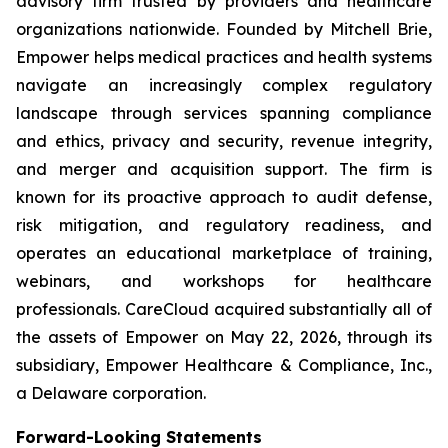
advisory firm trusted by providers and healthcare
organizations nationwide. Founded by Mitchell Brie,
Empower helps medical practices and health systems
navigate an increasingly complex regulatory
landscape through services spanning compliance
and ethics, privacy and security, revenue integrity,
and merger and acquisition support. The firm is
known for its proactive approach to audit defense,
risk mitigation, and regulatory readiness, and
operates an educational marketplace of training,
webinars, and workshops for healthcare
professionals. CareCloud acquired substantially all of
the assets of Empower on May 22, 2026, through its
subsidiary, Empower Healthcare & Compliance, Inc.,
a Delaware corporation.
Forward-Looking Statements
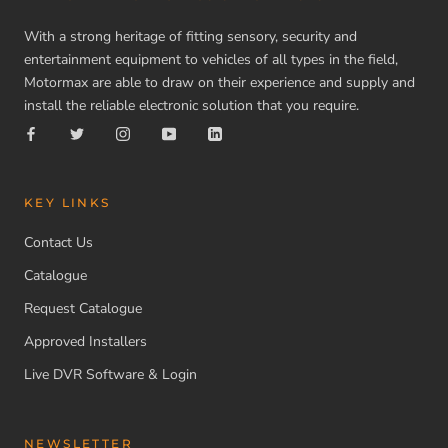
With a strong heritage of fitting sensory, security and
entertainment equipment to vehicles of all types in the field,
Motormax are able to draw on their experience and supply and
install the reliable electronic solution that you require.
KEY LINKS
Contact Us
Catalogue
Request Catalogue
Approved Installers
Live DVR Software & Login
NEWSLETTER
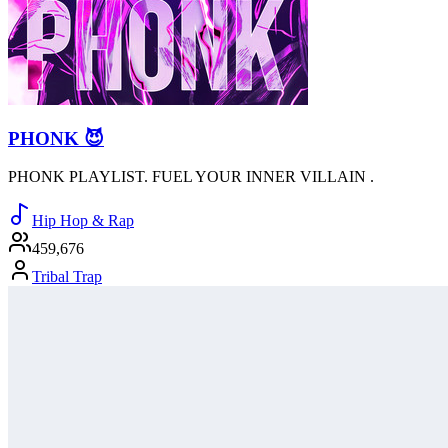
PHONK 😈
PHONK PLAYLIST. FUEL YOUR INNER VILLAIN .
Hip Hop & Rap
459,676
Tribal Trap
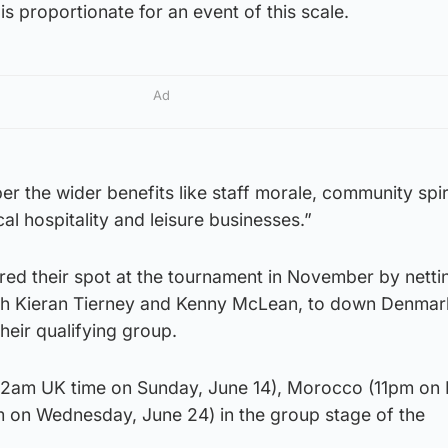
 is proportionate for an event of this scale.
Ad
 the wider benefits like staff morale, community spir
cal hospitality and leisure businesses.”
red their spot at the tournament in November by netti
gh Kieran Tierney and Kenny McLean, to down Denmar
eir qualifying group.
i (2am UK time on Sunday, June 14), Morocco (11pm on 
pm on Wednesday, June 24) in the group stage of the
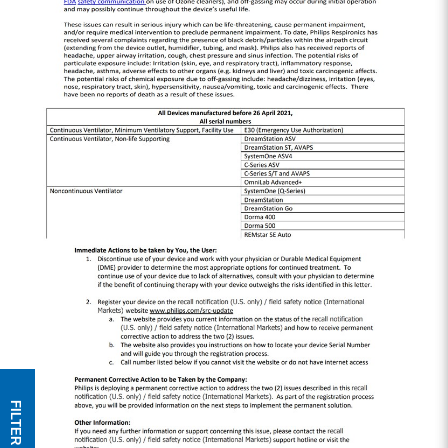
FILTER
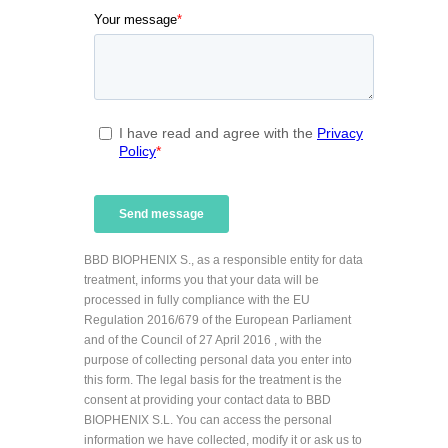
BBD BIOPHENIX S., as a responsible entity for data
treatment, informs you that your data will be
processed in fully compliance with the EU
Regulation 2016/679 of the European Parliament
and of the Council of 27 April 2016 , with the
purpose of collecting personal data you enter into
this form. The legal basis for the treatment is the
consent at providing your contact data to BBD
BIOPHENIX S.L. You can access the personal
information we have collected, modify it or ask us to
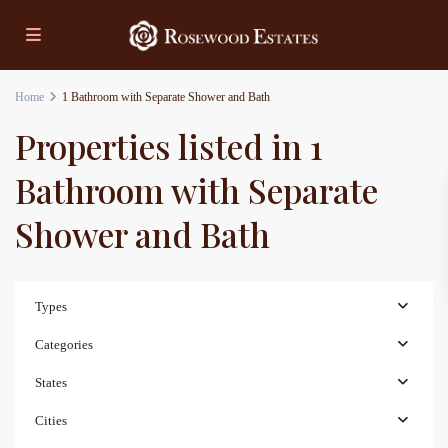
Home
1 Bathroom with Separate Shower and Bath
Properties listed in 1
Bathroom with Separate
Shower and Bath
Types
Categories
States
Cities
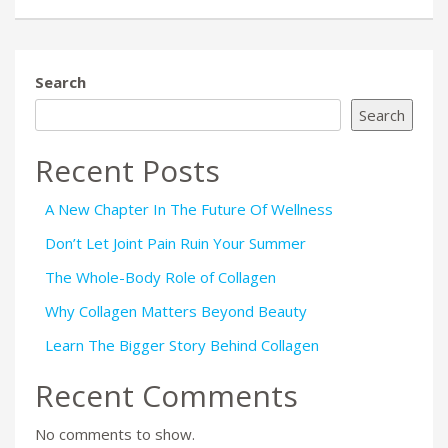
Search
Search
Recent Posts
A New Chapter In The Future Of Wellness
Don’t Let Joint Pain Ruin Your Summer
The Whole-Body Role of Collagen
Why Collagen Matters Beyond Beauty
Learn The Bigger Story Behind Collagen
Recent Comments
No comments to show.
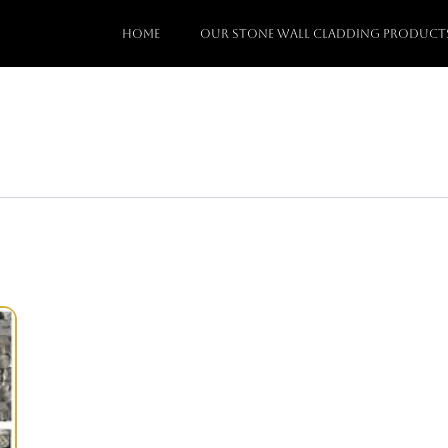
Home
Our stone wall cladding Product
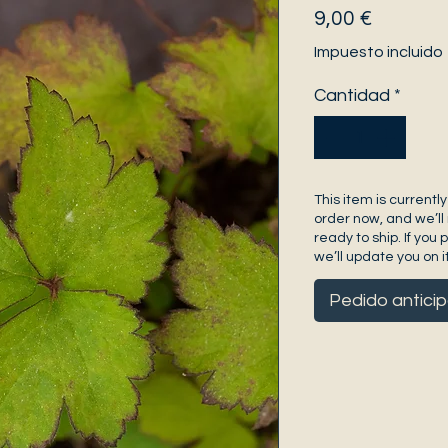
Precio
9,00 €
Impuesto incluido
Cantidad
*
This item is currently
order now, and we’ll 
ready to ship. If you 
we’ll update you on it
Pedido antici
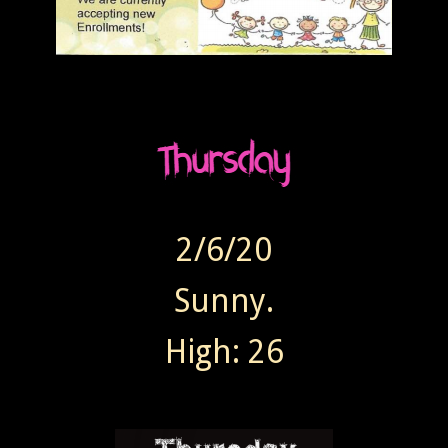
2/6/20
Sunny.
High: 26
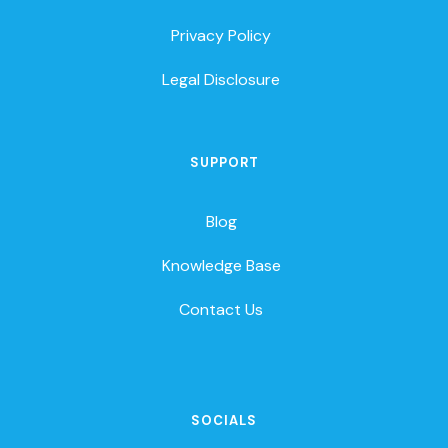
Privacy Policy
Legal Disclosure
SUPPORT
Blog
Knowledge Base
Contact Us
SOCIALS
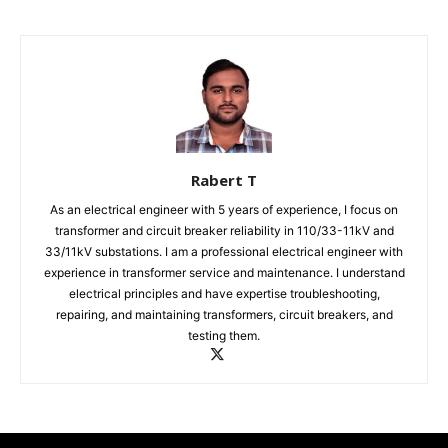
Rabert T
As an electrical engineer with 5 years of experience, I focus on
transformer and circuit breaker reliability in 110/33-11kV and
33/11kV substations. I am a professional electrical engineer with
experience in transformer service and maintenance. I understand
electrical principles and have expertise troubleshooting,
repairing, and maintaining transformers, circuit breakers, and
testing them.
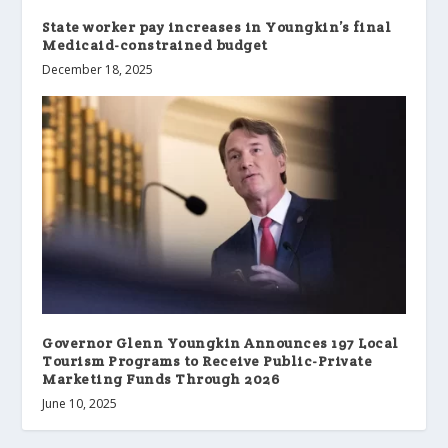
State worker pay increases in Youngkin’s final
Medicaid-constrained budget
December 18, 2025
Governor Glenn Youngkin Announces 197 Local
Tourism Programs to Receive Public-Private
Marketing Funds Through 2026
June 10, 2025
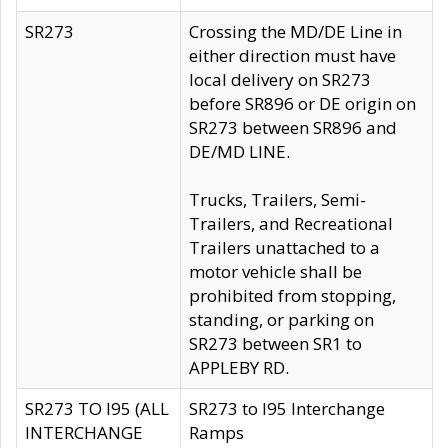
SR273
Crossing the MD/DE Line in
either direction must have
local delivery on SR273
before SR896 or DE origin on
SR273 between SR896 and
DE/MD LINE.
Trucks, Trailers, Semi-
Trailers, and Recreational
Trailers unattached to a
motor vehicle shall be
prohibited from stopping,
standing, or parking on
SR273 between SR1 to
APPLEBY RD.
SR273 TO I95 (ALL
SR273 to I95 Interchange
INTERCHANGE
Ramps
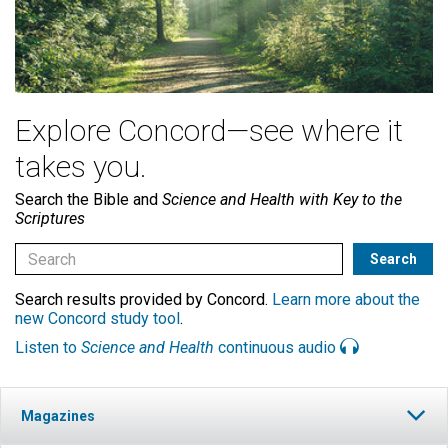
Explore Concord—see where it
takes you.
Search the Bible and
Science and Health with Key to the
Scriptures
Search results provided by Concord.
Learn more about the
new Concord study tool
.
Listen to
Science and Health
continuous audio
Magazines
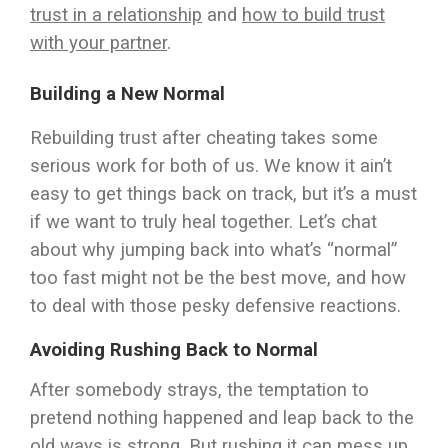
trust in a relationship
and
how to build trust
with your partner
.
Building a New Normal
Rebuilding trust after cheating takes some
serious work for both of us. We know it ain’t
easy to get things back on track, but it’s a must
if we want to truly heal together. Let’s chat
about why jumping back into what’s “normal”
too fast might not be the best move, and how
to deal with those pesky defensive reactions.
Avoiding Rushing Back to Normal
After somebody strays, the temptation to
pretend nothing happened and leap back to the
old ways is strong. But rushing it can mess up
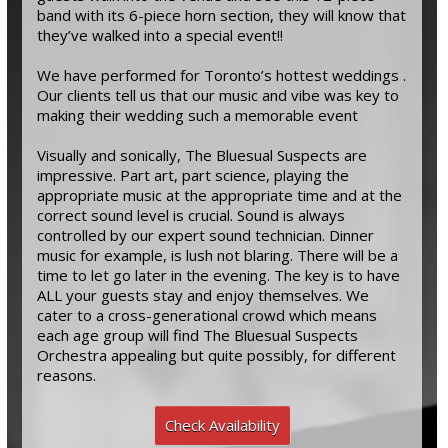
band with its 6-piece horn section, they will know that
they’ve walked into a special event!!
We have performed for Toronto’s hottest weddings .
Our clients tell us that our music and vibe was key to
making their wedding such a memorable event
Visually and sonically, The Bluesual Suspects are
impressive. Part art, part science, playing the
appropriate music at the appropriate time and at the
correct sound level is crucial. Sound is always
controlled by our expert sound technician. Dinner
music for example, is lush not blaring. There will be a
time to let go later in the evening. The key is to have
ALL your guests stay and enjoy themselves. We
cater to a cross-generational crowd which means
each age group will find The Bluesual Suspects
Orchestra appealing but quite possibly, for different
reasons.
Check Availability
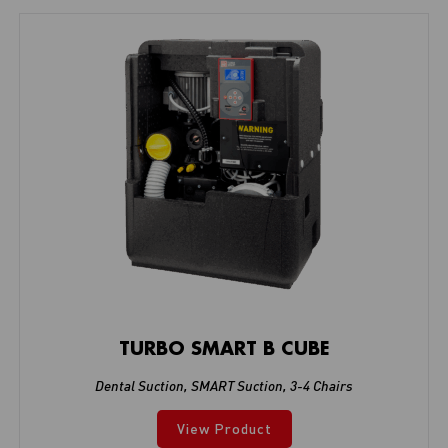
TURBO SMART B CUBE
Dental Suction
,
SMART Suction
,
3-4 Chairs
View Product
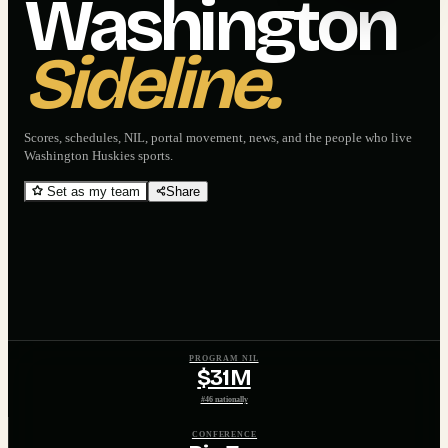
Washington
Sideline.
Scores, schedules, NIL, portal movement, news, and the people who live
Washington Huskies
sports.
Set as my team
Share
PROGRAM NIL
$31M
#46 nationally
CONFERENCE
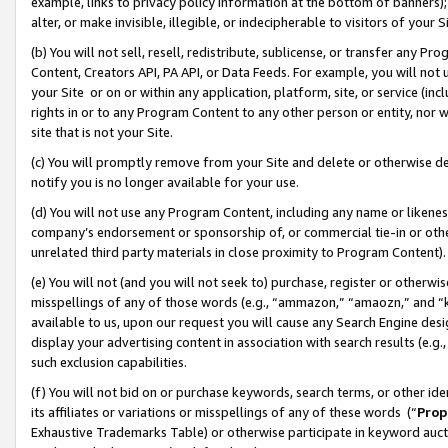
example, links to privacy policy information at the bottom of banners);
alter, or make invisible, illegible, or indecipherable to visitors of your 
(b) You will not sell, resell, redistribute, sublicense, or transfer any 
Content, Creators API, PA API, or Data Feeds. For example, you will not 
your Site or on or within any application, platform, site, or service (in
rights in or to any Program Content to any other person or entity, nor wi
site that is not your Site.
(c) You will promptly remove from your Site and delete or otherwise d
notify you is no longer available for your use.
(d) You will not use any Program Content, including any name or likene
company’s endorsement or sponsorship of, or commercial tie-in or other 
unrelated third party materials in close proximity to Program Content)
(e) You will not (and you will not seek to) purchase, register or otherw
misspellings of any of those words (e.g., “ammazon,” “amaozn,” and “kin
available to us, upon our request you will cause any Search Engine de
display your advertising content in association with search results (e.
such exclusion capabilities.
(f) You will not bid on or purchase keywords, search terms, or other id
its affiliates or variations or misspellings of any of these words (“
Prop
Exhaustive Trademarks Table) or otherwise participate in keyword aucti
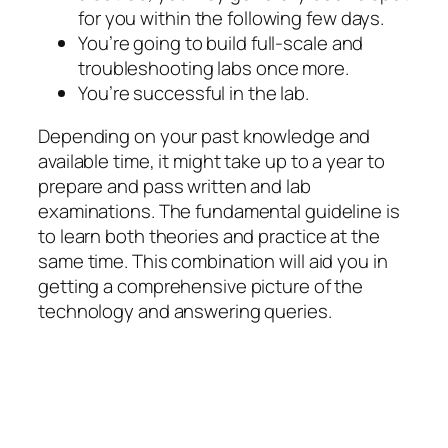
for you within the following few days.
You’re going to build full-scale and
troubleshooting labs once more.
You’re successful in the lab.
Depending on your past knowledge and
available time, it might take up to a year to
prepare and pass written and lab
examinations. The fundamental guideline is
to learn both theories and practice at the
same time. This combination will aid you in
getting a comprehensive picture of the
technology and answering queries.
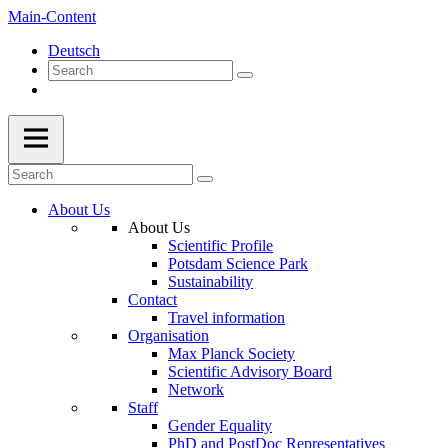
Main-Content
Deutsch
About Us
About Us
Scientific Profile
Potsdam Science Park
Sustainability
Contact
Travel information
Organisation
Max Planck Society
Scientific Advisory Board
Network
Staff
Gender Equality
PhD and PostDoc Representatives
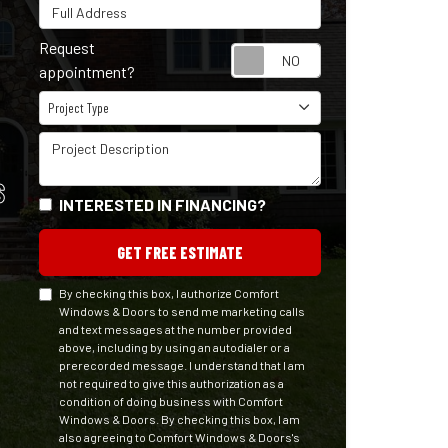
Full Address
Request
Request appointm
appointment?
Project Type
Project Type
Project Description
S
INTERESTED IN FINANCING?
GET FREE ESTIMATE
By checking this box, I authorize Comfort
Windows & Doors to send me marketing calls
and text messages at the number provided
above, including by using an autodialer or a
prerecorded message. I understand that I am
not required to give this authorization as a
condition of doing business with Comfort
Windows & Doors. By checking this box, I am
also agreeing to Comfort Windows & Doors's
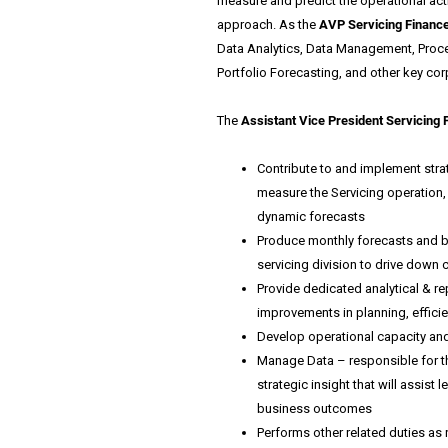
measure and predict the operational activ
approach. As the
AVP Servicing Financ
Data Analytics, Data Management, Proce
Portfolio Forecasting, and other key corp
The
Assistant Vice President Servicing 
Contribute to and implement strat
measure the Servicing operation,
dynamic forecasts
Produce monthly forecasts and bu
servicing division to drive down 
Provide dedicated analytical & rep
improvements in planning, efficie
Develop operational capacity and f
Manage Data – responsible for th
strategic insight that will assist
business outcomes
Performs other related duties as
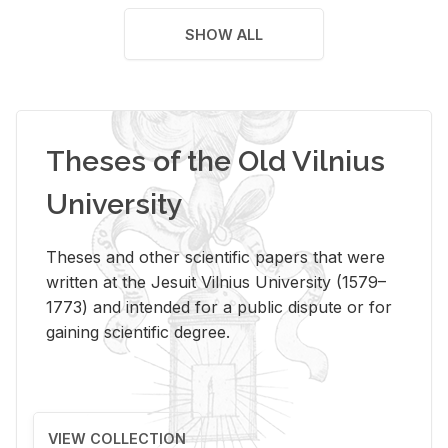
SHOW ALL
Theses of the Old Vilnius
University
Theses and other scientific papers that were
written at the Jesuit Vilnius University (1579–
1773) and intended for a public dispute or for
gaining scientific degree.
VIEW COLLECTION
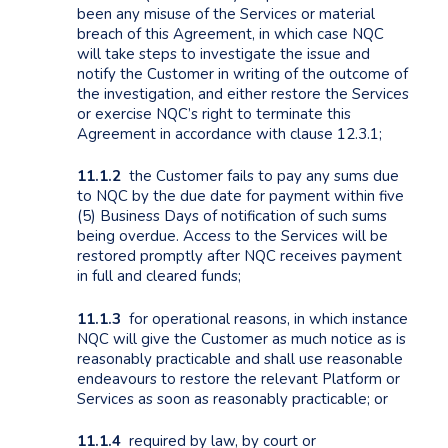
been any misuse of the Services or material
breach of this Agreement, in which case NQC
will take steps to investigate the issue and
notify the Customer in writing of the outcome of
the investigation, and either restore the Services
or exercise NQC’s right to terminate this
Agreement in accordance with clause 12.3.1;
11.1.2
the Customer fails to pay any sums due
to NQC by the due date for payment within five
(5) Business Days of notification of such sums
being overdue. Access to the Services will be
restored promptly after NQC receives payment
in full and cleared funds;
11.1.3
for operational reasons, in which instance
NQC will give the Customer as much notice as is
reasonably practicable and shall use reasonable
endeavours to restore the relevant Platform or
Services as soon as reasonably practicable; or
11.1.4
required by law, by court or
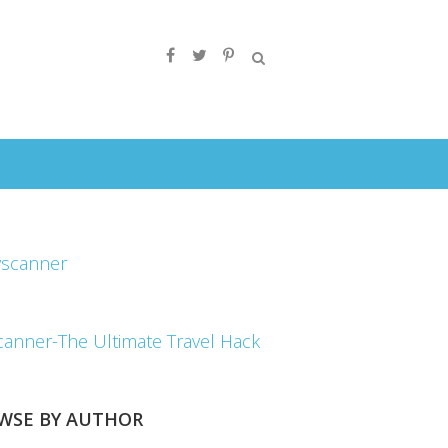
canner-The Ultimate Travel Hack
WSE BY AUTHOR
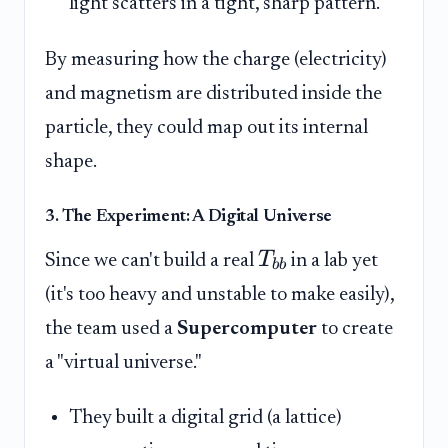
light scatters in a tight, sharp pattern.
By measuring how the charge (electricity)
and magnetism are distributed inside the
particle, they could map out its internal
shape.
3. The Experiment: A Digital Universe
T
Since we can't build a real
in a lab yet
bb
(it's too heavy and unstable to make easily),
the team used a
Supercomputer
to create
a "virtual universe."
They built a digital grid (a lattice)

* * * *

Task details
Everything from the line with "We have performed" through the line with "TURBO SMART B CUBE" in the material above should be transcribed exactly, except the pictures.

Expected answer
We have performed for Toronto’s hottest weddings .
Our clients tell us that our music and vibe was key to
making their wedding such a memorable event
Visually and sonically, The Bluesual Suspects are
impressive. Part art, part science, playing the
appropriate music at the appropriate time and at the
correct sound level is crucial. Sound is always
controlled by our expert sound technician. Dinner
music for example, is lush not blaring. There will be a
time to let go later in the evening. The key is to have
ALL your guests stay and enjoy themselves. We
cater to a cross-generational crowd which means
each age group will find The Bluesual Suspects
Orchestra appealing but quite possibly, for different
reasons.
Check Availability
TURBO SMART B CUBE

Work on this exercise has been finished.